Well got up this morning, feeling 'round for my shoes
Know about that, I got the walkin' blues
I said I got up this morning, I was feeling 'round for my shoes
I said you know about that now, I got the walkin' blues

A year later, Lomax returned and recorded a solo song by House with the title "Walking Blues" which was different from both previous songs. It consisted of the sequence of verses House later called "Death Letter Blues". House had recorded this sequence at the Paramount session as part of "My Black Mama", the song which best displays the melody, structure, guitar figures and declamatory style that Johnson used on "Walking Blues".

==Johnson's song==
===Lyrics===
Johnson follows a "morning" theme, similar to House's 1930 recording and uses House's first verse. Johnson's second verse may have been local or composed by either singer.

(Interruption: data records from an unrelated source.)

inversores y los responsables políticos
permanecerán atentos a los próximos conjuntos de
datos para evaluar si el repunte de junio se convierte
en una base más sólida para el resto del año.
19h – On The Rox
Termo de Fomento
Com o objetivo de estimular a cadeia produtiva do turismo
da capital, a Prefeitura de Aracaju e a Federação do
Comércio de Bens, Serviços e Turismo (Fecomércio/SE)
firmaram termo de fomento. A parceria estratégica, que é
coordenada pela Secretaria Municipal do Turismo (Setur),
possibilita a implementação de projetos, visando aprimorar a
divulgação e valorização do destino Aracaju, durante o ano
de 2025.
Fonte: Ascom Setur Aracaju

It formed the basis of the song by their younger neighbor Muddy Waters, which was published by the Library of Congress as "Country Blues" and by Aristocrat Records as "I Feel Like Going Home". The third verse was in circulation and had been recorded by Mamie Smith in 1920 in "Fare Thee Honey".

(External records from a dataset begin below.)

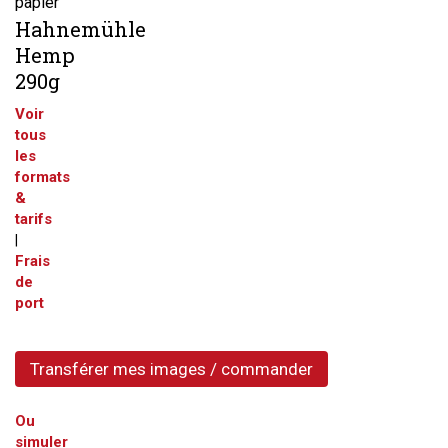
papier
Hahnemühle
Hemp
290g
Voir
tous
les
formats
&
tarifs
|
Frais
de
port
Transférer mes images / commander
Ou
simuler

As a male singer, Johnson could plausibly speak of the dangerous hobo practice of "riding the blinds" defined as "To cadge a lift by standing on the platform attached to the blind baggage car…a car that ain't got no door in the end that's next to the engine". The fourth verse is extremely common. The final verse, with reference to the widely advertised Elgin watch, was first used on record by Blind Lemon Jefferson in "Change My Luck Blues" in 1928.

===Music===
Edward Komara, comparing Johnson's "Walkin' Blues" with House's "My Black Mama", noted that Johnson's guitar accompaniment "retains many of House's features, including the thumbed strum on the lower strings, the fingerpicking on the treble strings, and in a later chorus the snapped beat during the IV chord. However, instead of the ascending bottleneck motif, he plays only an ornamental pitch on the top string." Komara also noted that Johnson accelerated the tempo, "building a momentum not present in House's original".

According to Elijah Wald,

Johnson's debt to House is clear in his vocal approach, which is stronger and rougher than on his more commercial sides. Nonetheless, his record's strengths are quite different, and it would be wrong to class it as an expert imitation. ... Given the advantage of good fidelity, his guitar sounds fuller and warmer than House's, and his vocals show more dynamic variation. He mixes a conversational flavor with the Delta growl, and adds some well-placed falsetto.

===Releases===
"Walkin' Blues" was not a commercial success when it was issued as a "race record" marketed to black listeners. Wald commented on this and other recordings in the style of Son House,
In the commercial music market of 1936, this was archaic, countrified material, and from a professional point of view it is a bit surprising that Johnson recorded any of it. This was the end of the session, though, and since he clearly enjoyed this sort of music, the producers may have figured that such songs were good enough for B-sides, and they might even sell a few extra records to some old folks.

However, these songs were received with great enthusiasm by a small group of white jazz record collectors and critics. Producer John Hammond chose "Walkin' Blues" and "Preachin' Blues" as the records to be played at his 1938 From Spirituals to Swing concert, when Johnson himself could not appear (Johnson had died a few months earlier). The 1961 Johnson compilation album King of the Delta Blues Singers was marketed to white enthusiasts. According to most sources, John Hammond was involved in the production and the selection of tracks. The album included the two House-style songs and a song with House-style guitar figures ("Cross Road Blues" and excluded songs in the commercial style of the late 1930s. Notable exclusions were Johnson's one commercial hit, "Terraplane Blues", and two songs which he passed on to the mainstream of blues recording, "Sweet Home Chicago" and "Dust My Broom".